Currently, 29Metals anticipates returning to normal milling rates at Capricorn Copper early in the June 2023 quarter. In respect of cost guidance, operating cost guidance at a total of AUD 643 million-AUD 740 million as compared to 2022 total OpEx of AUD 659 million. Generally higher for 2023, reflecting activity and the impacts of cost inflation continuing to be experienced in the sector. Capital cost guidance of a total of AUD 113 million-AUD 143 million, as compared to 2022 total CapEx of AUD 111 million, reflecting investment in tailings capacity and higher capitalized development.

Our capital cost guidance for 2023 includes growth capital of between AUD 20 million-AUD 25 million associated with early-stage planning works on life of mine tailing storage facilities and a portion of development capital at Xantho Extended, which will support longer term production outcomes as production ramps up from Xantho Extended. Also included in capital cost guidance is exploration costs of between AUD 9 million-AUD 14 million, including resource conversion drilling, which was previously reported to sustaining capital. I'll now hand over to Ed Cooney, the Chief Operating Officer, on production activities at the two operating mines and exploration activities for the group. Ed will then hand over to Peter Herbert to talk about financial and commercial outcomes. Thank you. Over to you please, Ed.

Ed Cooney
Chief Operating Officer, 29Metals

Thanks, Peter.
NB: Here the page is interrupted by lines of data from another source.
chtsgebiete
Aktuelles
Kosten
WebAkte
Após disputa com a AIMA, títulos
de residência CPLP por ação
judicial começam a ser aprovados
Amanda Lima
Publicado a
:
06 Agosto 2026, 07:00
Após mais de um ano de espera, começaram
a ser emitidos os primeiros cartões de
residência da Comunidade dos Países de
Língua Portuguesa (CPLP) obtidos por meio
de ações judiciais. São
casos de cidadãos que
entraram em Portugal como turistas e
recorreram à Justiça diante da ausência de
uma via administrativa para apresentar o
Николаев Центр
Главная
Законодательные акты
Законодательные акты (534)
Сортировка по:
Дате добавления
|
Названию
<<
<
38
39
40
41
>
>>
Good morning, everyone. The December quarter production performance was good, with significantly higher zinc, gold, silver, and lead offset by lower copper. At Golden Grove, mining activities, volumes, and development events were all higher relative to the September quarter. Production was sourced from zinc-dominant ore sources, consistent with the mining schedule, and at quarter's end, there was approximately 70,000 tons of ROM stocks ahead of the mill, comprising predominantly copper ore. At the Xantho Extended ore body, a new service cooling plant was successfully commissioned with encouraging improvements to underground operating temperatures. Overall development advance was pleasing, with consistent capital development progress and a significant increase in lateral ore body development relative to the September quarter. Production from each of the stopes at Xantho Extended has performed in line with expectations, with good grade reconciliation and geotechnical performance.
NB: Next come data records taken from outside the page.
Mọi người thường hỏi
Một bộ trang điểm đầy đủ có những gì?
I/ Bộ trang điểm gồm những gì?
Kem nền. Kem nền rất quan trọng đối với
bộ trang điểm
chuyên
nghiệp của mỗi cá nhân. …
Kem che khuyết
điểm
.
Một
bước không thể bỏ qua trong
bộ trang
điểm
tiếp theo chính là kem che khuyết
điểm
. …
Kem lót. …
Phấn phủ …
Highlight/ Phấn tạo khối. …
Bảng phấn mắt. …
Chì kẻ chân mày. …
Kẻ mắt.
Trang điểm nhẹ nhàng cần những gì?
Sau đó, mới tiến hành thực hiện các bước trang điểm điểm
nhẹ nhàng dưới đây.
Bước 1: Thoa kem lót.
The paste fill plant commissioning advanced with three stopes now filled higher up in the mine and a fourth stope currently being filled lower down in the mine. In parallel, underground reticulation was extended further towards the Xantho Extended ore body. In terms of the mill, throughput was significantly higher than the September quarter, reflecting higher runtime and higher throughput rates as a result of the higher proportion of primary zinc ore milled, which is typically softer than copper mineralization. Higher feed grades and lower pyrite levels in the zinc feed contributed to higher recoveries, except for copper, which was lower due to the lower copper grades in the zinc ore. Application for a further lift on TSF 3 was submitted midway through the December quarter, with an approval anticipated in the March quarter and construction to commence immediately following.
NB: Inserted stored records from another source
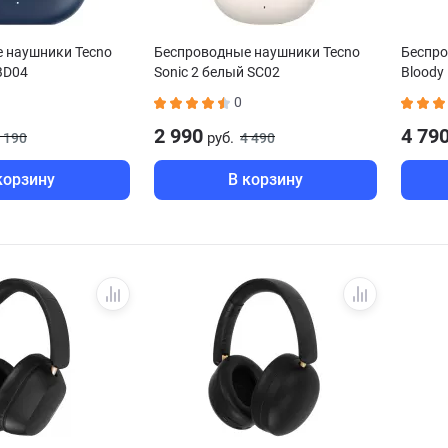
 наушники Tecno
Беспроводные наушники Tecno
Беспро
BD04
Sonic 2 белый SC02
Bloody
0
2 990
4 79
руб.
 190
4 490
корзину
В корзину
This lift is intended to provide approximately two years capacity, with engineering well progressed on a fourth and life of mine Tailings Storage Facility for Golden Grove. The application for this life of mine facility is expected to be lodged later in the September quarter. The procurement of two important new booster fans intended to increase ventilation volumes to Xantho Extended and supporting higher mining activities has been delayed. We are engaging closely with the vendor to manage this delay. Moving on to Capricorn Copper, which had a softer quarter due to lower tons milled and lower feed grades. Mining volumes were impacted by poor truck availabilities and ventilation constraints in the sublevel caving, which was driven by commissioning issues with the new surface fans.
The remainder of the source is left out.